A hypothesis that could explain this mechanism would be that the CHIKV disrupts the metabolism of important cytokines, weakening the immune system. As shown in a study, there is a defect or malfunction of the type I interferon (IFN-I) in patients with diabetes, which would cause a decrease in response to CHIKV and, as a result, would increase the viral loads and the severity of the disease [29]. Several studies have identified the importance of innate host immune responses, particularly the response of IFN-type I, for the control of alphavirus infections with tropism for joints [30].

Another important issue is how this inflammatory and immune response occurs in diabetic patients, as well as whether the virus itself interferes with insulin secretion or the glycemic control. Following this line of reasoning, one study, by analyzing the metabolism of various proteins after inoculation of the CHIKV, found that some of the altered proteins were involved in lipid metabolism and glucose [22]. Such data suggest that the virus modifies the action of these proteins in the body, resulting in a negative impact of metabolic control. Despite these evidences, it is still unclear the developed of the pathophysiological process of this association.

New hypotheses are required to explain the causal relationship between DM and clinical presentation of CHIKV infection, as well as biochemical tests to clarify the molecular physiopathology involved with this two conditions.

There are no data regarding the correct management of diabetic patients who are affected by CHIK, and patients with CHIK who present glycemic decompensation.
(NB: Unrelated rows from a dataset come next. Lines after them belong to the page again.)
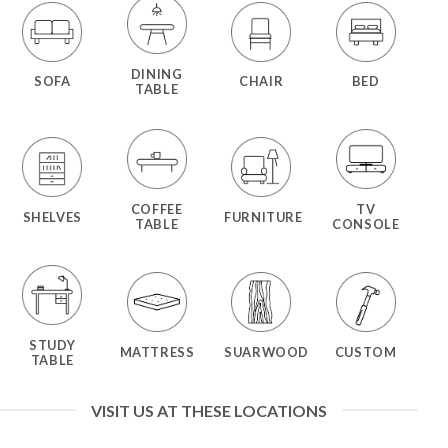
DINING
SOFA
CHAIR
BED
TABLE
COFFEE
TV
SHELVES
FURNITURE
TABLE
CONSOLE
STUDY
MATTRESS
SUARWOOD
CUSTOM
TABLE
VISIT US AT THESE LOCATIONS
The reports about the management of patients with these conditions are sporadic. Therefore, due to lack of data and evidence-based knowledge, this clinical approach remains a challenge.

The studies published so far indicate that there is greater severity of cases of CHIK in patients with diabetes. Furthermore, an important increased in blood glucose levels was observed in patients with newly diagnosed diabetes who have CHIKV infection.

Furthermore, the number of deaths attributable to DM also increased by 35.2% in April 2017 during the outbreak of CHIKV in the Northeast of Brazil when compared to historical data (2001–2016). During the same period, 4394.4 cases of CHKIV registered per 100,000 inhabitants. This sudden increase in the number of deaths attributed to a chronic non-transmissible disease led to conjecture of the manifestation of an acute factor with the CHKV outbreak as an important element [31].

However, the most common limitation in selected studies was the use of sample per convenience and old data. Another important aspect that deserves attention is the complexities in the association of some deaths in patients with CHIK given the time of illness until death and the inherent difficulties in the investigation of these cases that affect primarily the elderly population [8]. It may also be that some studies have been published in non-accessible languages, since most of the cases prior to the Reunion Islands epidemic were in Africa, as part of the gray literature, and therefore, were not reached by the search for this review.

Conclusion

Diabetes mellitus is an important comorbidity to the worsening of the clinical manifestations of patients with Chikungunya infection. This associations of CHIK and DM are of substantial public health importance and deserve proper attention, because both of them occurs largely in the elderly population. Even though the exact biological mechanism of the association is not known yet due to the limited available data, the association between CHIK and DM related to the severity of cases, complications and glucose deregulation are well documented.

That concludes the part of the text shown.